My understanding is that the ROB is a pretty bare-bones structure in the most recent high-end cores with just tracking status.Dispatch is one thing, the other problem in not using a global scheduler is that you instruction window is partitioned according to instruction type/exec unit. If you have dependend loads (linked lists) and you miss the D$ on the first load, you quickly fill up your LS queue with stalled instructions. Then an independent load comes along and can't dispatch because the queues are full.
Example: A loop that looks up stuff in a dictionary, where each hashed entry points to a linked list of 1-10 elements. Missing the first element in the linked list cause all subsequent loads to stall and sit dead in the queue, if the same happens on the same second iteration of your loop you're quickly running out of LS queue slots. With A global scheduler, you schedule the first load for execution The subsequent dependent loads would then sit idle in the ROB until the first load completes. The outer loop would grind on, because traversing each hash slot is independent and we have plenty of ROB ( ~200 )entries to keep things going.

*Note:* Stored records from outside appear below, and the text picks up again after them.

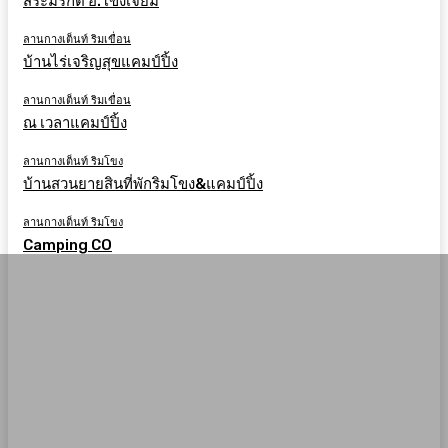
สระมรกต อ.โขงเจียม
ลานกางเต็นท์ ริมเขื่อน
บ้านไร่เจริญสุขแคมป์ปิ้ง
ลานกางเต็นท์ ริมเขื่อน
ณ เวลาแคมป์ปิ้ง
ลานกางเต็นท์ ริมโขง
บ้านสวนยายสินที่พักริมโขง&แคมป์ปิ้ง
ลานกางเต็นท์ ริมโขง
Camping CO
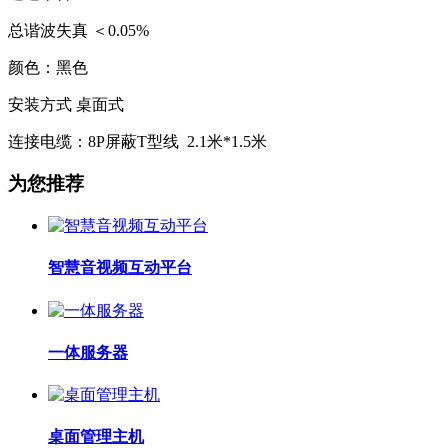
总谐波失真 ＜0.05%
颜色：黑色
安装方式 桌面式
连接电缆：8P屏蔽T型线 2.1米*1.5米
为您推荐
智慧音视频互动平台
一体服务器
桌面管理主机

Unless there is a shit ton of LS queue entries, I'd expect Zen to have pathological cases where Intel beats it handsomely.
Cheers
The allocation and rename stage that would get the rename register and LS entry, which would be in-order and prior to the scheduling stage.
How would the scheduler portion of the pipeline be able to block dependent loads from taking up space when their resources are allocated earlier in the in-order portion of the pipeline? Given that it's a pipeline and the back-pressure is unpredictable, it may also be a variable amount of time before it would be known if the first load missed the cache.